The top five recommended reader comments following Irwin’s post after 24 hours:

This is not a well researched article. With the endless price inflation in SF, LA and NYC, how is this a return to norm? How about talking about how foreign buyers are artificially inflating the market with their all-cash purchases? Where’s the comparison to the Japanese’ real estate investment inflation in the 80’s and ensuing bust?
10 years ago, housing in LA was affordable. A young couple with a modest income could actually buy a house, not rent an apartment. Those days are long gone, and Mr. Irwin is over-generalizing trends in a vastly more complex market ecosystem than he reports.
A very disappointing article.

Yes, let’s take an off-the-beaten track location in Florida and extrapolate it to all of America.

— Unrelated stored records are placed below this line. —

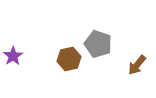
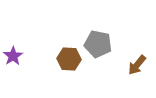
gray pentagon: rotated 8 degrees counterclockwise
brown hexagon: rotated 15 degrees clockwise
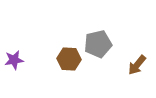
gray pentagon: rotated 24 degrees counterclockwise
purple star: moved 1 px right, 4 px down; rotated 24 degrees clockwise
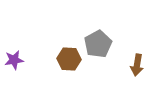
gray pentagon: rotated 16 degrees counterclockwise
brown arrow: rotated 30 degrees counterclockwise
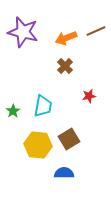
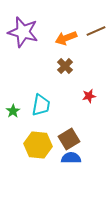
cyan trapezoid: moved 2 px left, 1 px up
blue semicircle: moved 7 px right, 15 px up
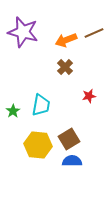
brown line: moved 2 px left, 2 px down
orange arrow: moved 2 px down
brown cross: moved 1 px down
blue semicircle: moved 1 px right, 3 px down
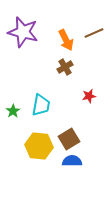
orange arrow: rotated 95 degrees counterclockwise
brown cross: rotated 14 degrees clockwise
yellow hexagon: moved 1 px right, 1 px down
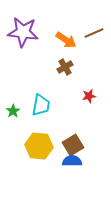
purple star: rotated 8 degrees counterclockwise
orange arrow: rotated 30 degrees counterclockwise
brown square: moved 4 px right, 6 px down
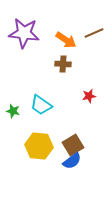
purple star: moved 1 px right, 1 px down
brown cross: moved 2 px left, 3 px up; rotated 35 degrees clockwise
cyan trapezoid: rotated 115 degrees clockwise
green star: rotated 24 degrees counterclockwise
blue semicircle: rotated 144 degrees clockwise
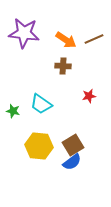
brown line: moved 6 px down
brown cross: moved 2 px down
cyan trapezoid: moved 1 px up
blue semicircle: moved 1 px down
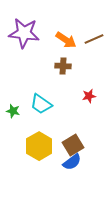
yellow hexagon: rotated 24 degrees clockwise
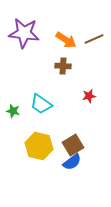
yellow hexagon: rotated 16 degrees counterclockwise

“Home Prices Return to Sanity”?
And where might this be?
New York, where mega $millions deals get announced almost every day, literally boggling the minds of writers and readers alike. Haven’t seen any home price “sanity” reported in NYC housing prices for years! Or in other record high places like Boston, SF, San Diego…? Or do you consider it to be “sanity” when a tiny, mediocre house costs north of $1 million almost anyplace desirable in the US or a NYC studio easily costs $500,000 to $2,000,000? ” Sanity” to WHOM? (Brokers, maybe)
“After an Era of Ups and Downs…”
Glad to learn that the recent era has ‘ups and downs”–prices have been pretty consistently rising for the last 2-5 years, and certainly in the last 1-2 years, in ‘normal’ housing, as well as skyrocketing mega $millions prices. Article are written daily about the high costs of housing, people having to move, and children staying with families since they can’t afford their own places. (Perhaps you missed these?)
And your chart suggesting that worker salaries have kept pace with rents over the last 5 years–especially in the last 2-3 years–is simply belied by all the other data, and documented articles demonstrating that rents have FAR OUTPACED renters’ (flat) incomes! This is especially true in NYC (even with affordable housing rules not lapsing) but is widely documented elsewhere!
This sort of Panglossian view of housing just seems at complete variance with what everyone else is writing.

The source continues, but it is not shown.